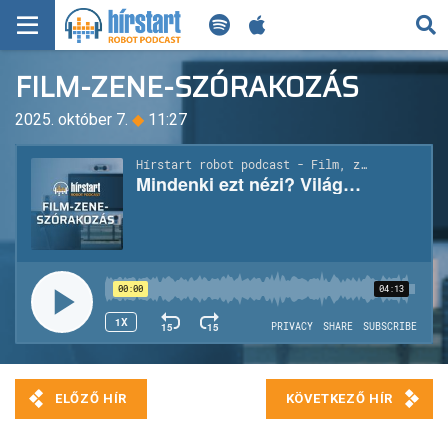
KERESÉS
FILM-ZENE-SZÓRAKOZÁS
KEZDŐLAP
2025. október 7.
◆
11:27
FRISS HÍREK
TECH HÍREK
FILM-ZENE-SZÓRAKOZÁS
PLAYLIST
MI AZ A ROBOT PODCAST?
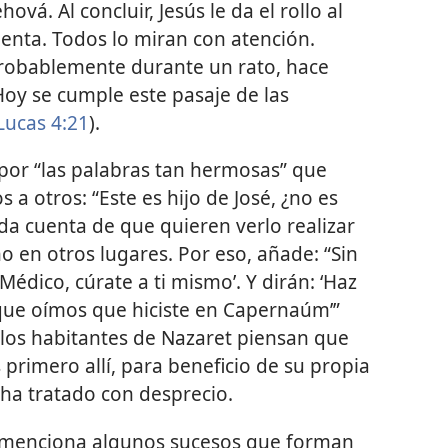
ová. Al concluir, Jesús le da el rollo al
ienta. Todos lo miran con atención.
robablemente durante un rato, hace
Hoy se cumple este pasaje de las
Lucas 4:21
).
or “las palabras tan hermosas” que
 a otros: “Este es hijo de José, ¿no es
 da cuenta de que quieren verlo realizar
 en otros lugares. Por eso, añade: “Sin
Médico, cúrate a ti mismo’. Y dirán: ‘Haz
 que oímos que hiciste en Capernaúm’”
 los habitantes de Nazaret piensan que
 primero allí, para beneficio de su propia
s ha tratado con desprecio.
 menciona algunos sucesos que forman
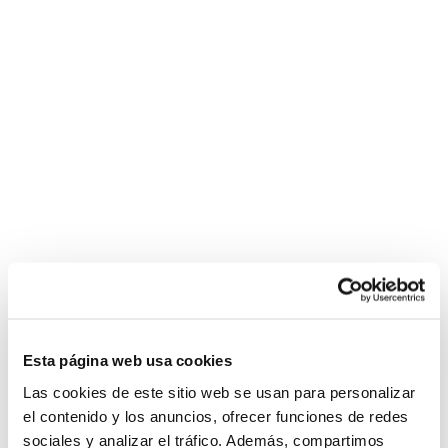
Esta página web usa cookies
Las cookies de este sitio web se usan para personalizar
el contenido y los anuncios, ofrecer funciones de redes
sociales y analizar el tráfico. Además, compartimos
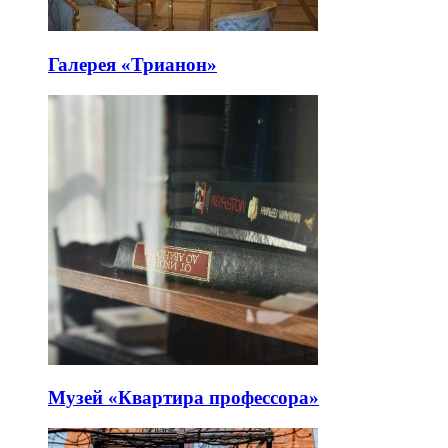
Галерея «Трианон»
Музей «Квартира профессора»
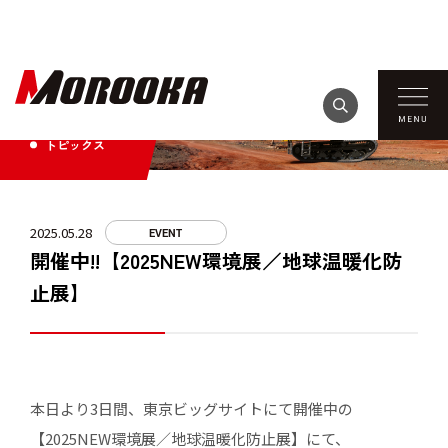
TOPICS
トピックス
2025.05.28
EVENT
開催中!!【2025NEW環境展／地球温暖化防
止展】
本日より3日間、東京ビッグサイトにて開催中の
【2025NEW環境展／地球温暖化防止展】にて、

################

Repeat the data word for word. Images are not part of the copy.

## Task output
KERESÉS
FILM-ZENE-SZÓRAKOZÁS
KEZDŐLAP
2025. október 7.
◆
11:27
FRISS HÍREK
TECH HÍREK
FILM-ZENE-SZÓRAKOZÁS
PLAYLIST
MI AZ A ROBOT PODCAST?
ová. Al concluir, Jesús le da el rollo al
ienta. Todos lo miran con atención.
robablemente durante un rato, hace
Hoy se cumple este pasaje de las
Lucas 4:21
).
or “las palabras tan hermosas” que
 a otros: “Este es hijo de José, ¿no es
 da cuenta de que quieren verlo realizar
 en otros lugares. Por eso, añade: “Sin
Médico, cúrate a ti mismo’. Y dirán: ‘Haz
 que oímos que hiciste en Capernaúm’”
 los habitantes de Nazaret piensan que
 primero allí, para beneficio de su propia
s ha tratado con desprecio.
 menciona algunos sucesos que forman
Esta página web usa cookies
Las cookies de este sitio web se usan para personalizar
el contenido y los anuncios, ofrecer funciones de redes
sociales y analizar el tráfico. Además, compartimos
Галерея «Трианон»
Музей «Квартира профессора»
TOPICS
トピックス
2025.05.28
EVENT
開催中!!【2025NEW環境展／地球温暖化防
止展】
本日より3日間、東京ビッグサイトにて開催中の
【2025NEW環境展／地球温暖化防止展】にて、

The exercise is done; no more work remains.